En continuidad con la reflexión planteada la semana pasada, vale la pena detenernos —sin estridencias— en lo que hoy se ha denominado la “súper gripa”, asociada al virus de la influenza A (H3N2). No se trata de un fenómeno nuevo ni de un virus desconocido; sin embargo, por su capacidad de transmitirse con rapidez y generar cuadros respiratorios más intensos en ciertos grupos, nos recuerda la importancia de no bajar la guardia. La influenza sigue siendo parte de nuestro entorno estacional y, como tal, exige algo tan sencillo y poderoso como la vigilancia colectiva y el cuidado mutuo.
Hablar de vigilancia no es hablar de alarma, sino de responsabilidad. Es reconocer los síntomas a tiempo, evitar contagiar a otros cuando estamos enfermos, proteger a quienes sabemos que son más vulnerables y mantener hábitos que aprendimos —y comprobamos— que funcionan. La experiencia reciente nos enseñó que la salud no es un asunto individual, sino profundamente comunitario: Lo que hacemos o dejamos de hacer tiene impacto en los demás.

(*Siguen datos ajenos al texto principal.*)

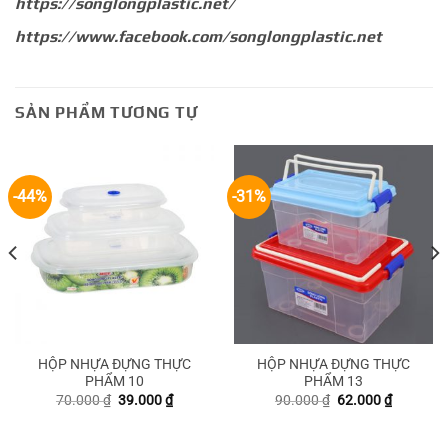
https://songlongplastic.net/
https://www.facebook.com/songlongplastic.net
SẢN PHẨM TƯƠNG TỰ
-44%
-31%
HỘP NHỰA ĐỰNG THỰC
HỘP NHỰA ĐỰNG THỰC
PHẨM 10
PHẨM 13
Giá
Giá
Giá
Giá
70.000
₫
39.000
₫
90.000
₫
62.000
₫
gốc
hiện
gốc
hiện
là:
tại
là:
tại
70.000 ₫.
là:
90.000 ₫.
là:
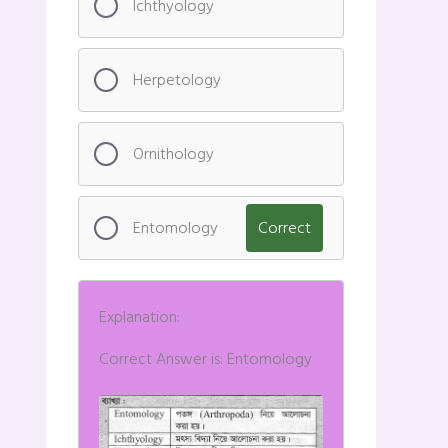
Ichthyology
Herpetology
Ornithology
Entomology
Correct
Explanation:
Correct Answer is: Entomology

En ese sentido, la vacunación vuelve a ocupar un lugar central. La vacuna contra la influenza, actualizada cada temporada, protege contra la variante H3N2 subclado K y ha demostrado ser una herramienta eficaz para reducir complicaciones, hospitalizaciones y desenlaces graves. No evita todos los contagios, pero sí modifica de manera sustantiva la evolución de la enfermedad. Por ello, vacunarse ha dejado de ser solo un acto de protección personal y ha transitado a una decisión solidaria, basada en evidencia, que fortalece la respuesta colectiva frente a virus que, inevitablemente, seguirán circulando.
Cuidarnos, mantener la vigilancia genómica y epidemiológica y, sobre todo, vacunarnos, no es un retroceso ni una señal de miedo; es la expresión madura de una sociedad que aprendió que la prevención, cuando se construye en comunidad, sigue siendo la mejor estrategia.